-- The task --
Would it be possible to write out each entry below exactly, without the pictures?

Saved data entries

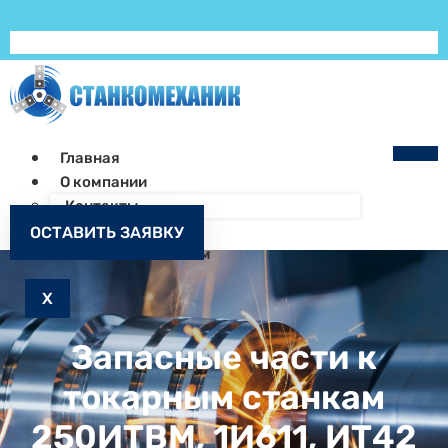
Главная
О компании
Контакты
Как заказать
ОСТАВИТЬ ЗАЯВКУ
Запчасти к станкам
X
Запасные части к
токарным станкам
250ИТВМ, 1И611, ИТ42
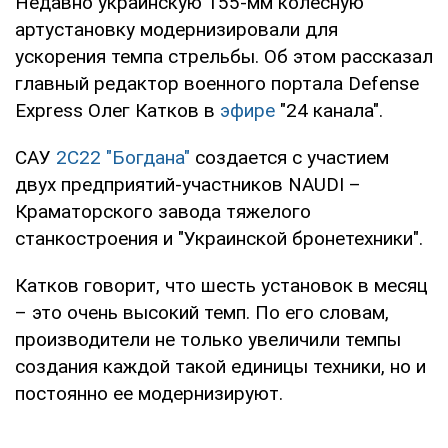
Недавно украинскую 155-мм колесную
артустановку модернизировали для
ускорения темпа стрельбы. Об этом рассказал
главный редактор военного портала Defense
Express Олег Катков в
эфире
"24 канала".
САУ
2С22 "Богдана"
создается с участием
двух предприятий-участников NAUDI –
Краматорского завода тяжелого
станкостроения и "Украинской бронетехники".
Катков говорит, что шесть установок в месяц
– это очень высокий темп. По его словам,
производители не только увеличили темпы
создания каждой такой единицы техники, но и
постоянно ее модернизируют.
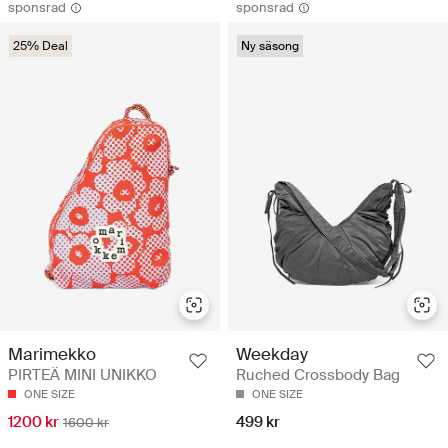
sponsrad
sponsrad
25% Deal
Ny säsong
Marimekko
Weekday
PIRTEÄ MINI UNIKKO
Ruched Crossbody Bag
ONE SIZE
ONE SIZE
1200 kr
499 kr
1600 kr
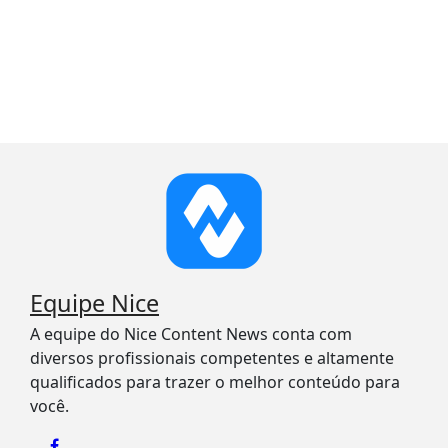
Equipe Nice
A equipe do Nice Content News conta com
diversos profissionais competentes e altamente
qualificados para trazer o melhor conteúdo para
você.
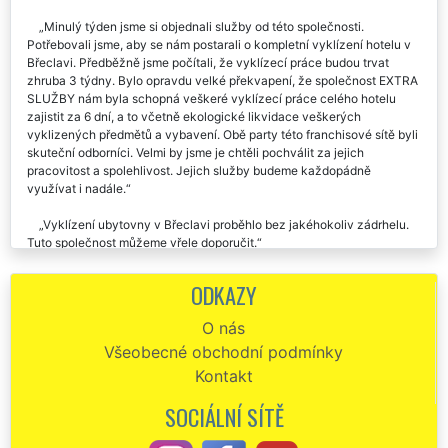
Minulý týden jsme si objednali služby od této společnosti.
Potřebovali jsme, aby se nám postarali o kompletní vyklízení hotelu v
Břeclavi. Předběžně jsme počítali, že vyklízecí práce budou trvat
zhruba 3 týdny. Bylo opravdu velké překvapení, že společnost EXTRA
SLUŽBY nám byla schopná veškeré vyklízecí práce celého hotelu
zajistit za 6 dní, a to včetně ekologické likvidace veškerých
vyklizených předmětů a vybavení. Obě party této franchisové sítě byli
skuteční odborníci. Velmi by jsme je chtěli pochválit za jejich
pracovitost a spolehlivost. Jejich služby budeme každopádně
využívat i nadále.
Vyklízení ubytovny v Břeclavi proběhlo bez jakéhokoliv zádrhelu.
Tuto společnost můžeme vřele doporučit.
Chtěl bych jsem této společnosti EXTRA SLUŽBY moc poděkovat
ODKAZY
za pomoc, kterou mi poskytli při vyklízení ubytovny v Břeclavi. Jejich
práce byla skutečně excelentní a bylo poznat, že spolupracuji se
O nás
skutečnými profesionály. Děkuji a určitě doporučuji.
Všeobecné obchodní podmínky
Minulý víkend mi tato společnost zajišťovala vyklizení ubytovny v
Kontakt
Břeclavi. Veškerý bordel a starý nábytek perfektně vyklidili a vše
odvezli. Po skončení vyklízení mi navíc zajistili výborné úklidové
SOCIÁLNÍ SÍTĚ
služby. Není nic, co by se jim dalo vytknout, byl jsem skutečně velmi
spokojen.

-- Output --
Главная
О компании
Контакты
Как заказать
ОСТАВИТЬ ЗАЯВКУ
Запчасти к станкам
X
Запасные части к
токарным станкам
250ИТВМ, 1И611, ИТ42
Недавно украинскую 155-мм колесную
артустановку модернизировали для
ускорения темпа стрельбы. Об этом рассказал
главный редактор военного портала Defense
Express Олег Катков в
эфире
"24 канала".
САУ
2С22 "Богдана"
создается с участием
двух предприятий-участников NAUDI –
Краматорского завода тяжелого
станкостроения и "Украинской бронетехники".
Катков говорит, что шесть установок в месяц
– это очень высокий темп. По его словам,
производители не только увеличили темпы
создания каждой такой единицы техники, но и
постоянно ее модернизируют.
sponsrad
sponsrad
25% Deal
Ny säsong
Marimekko
Weekday
PIRTEÄ MINI UNIKKO
Ruched Crossbody Bag
ONE SIZE
ONE SIZE
1200 kr
499 kr
1600 kr
Equipe Nice
A equipe do Nice Content News conta com
diversos profissionais competentes e altamente
qualificados para trazer o melhor conteúdo para
você.
Minulý týden jsme si objednali služby od této společnosti.
Potřebovali jsme, aby se nám postarali o kompletní vyklízení hotelu v
Břeclavi. Předběžně jsme počítali, že vyklízecí práce budou trvat
zhruba 3 týdny. Bylo opravdu velké překvapení, že společnost EXTRA
SLUŽBY nám byla schopná veškeré vyklízecí práce celého hotelu
zajistit za 6 dní, a to včetně ekologické likvidace veškerých
vyklizených předmětů a vybavení. Obě party této franchisové sítě byli
skuteční odborníci. Velmi by jsme je chtěli pochválit za jejich
pracovitost a spolehlivost. Jejich služby budeme každopádně
využívat i nadále.
Vyklízení ubytovny v Břeclavi proběhlo bez jakéhokoliv zádrhelu.
Tuto společnost můžeme vřele doporučit.
Chtěl bych jsem této společnosti EXTRA SLUŽBY moc poděkovat
ODKAZY
za pomoc, kterou mi poskytli při vyklízení ubytovny v Břeclavi. Jejich
práce byla skutečně excelentní a bylo poznat, že spolupracuji se
O nás
skutečnými profesionály. Děkuji a určitě doporučuji.
Všeobecné obchodní podmínky
Minulý víkend mi tato společnost zajišťovala vyklizení ubytovny v
Kontakt
Břeclavi. Veškerý bordel a starý nábytek perfektně vyklidili a vše
odvezli. Po skončení vyklízení mi navíc zajistili výborné úklidové
SOCIÁLNÍ SÍTĚ
služby. Není nic, co by se jim dalo vytknout, byl jsem skutečně velmi
spokojen.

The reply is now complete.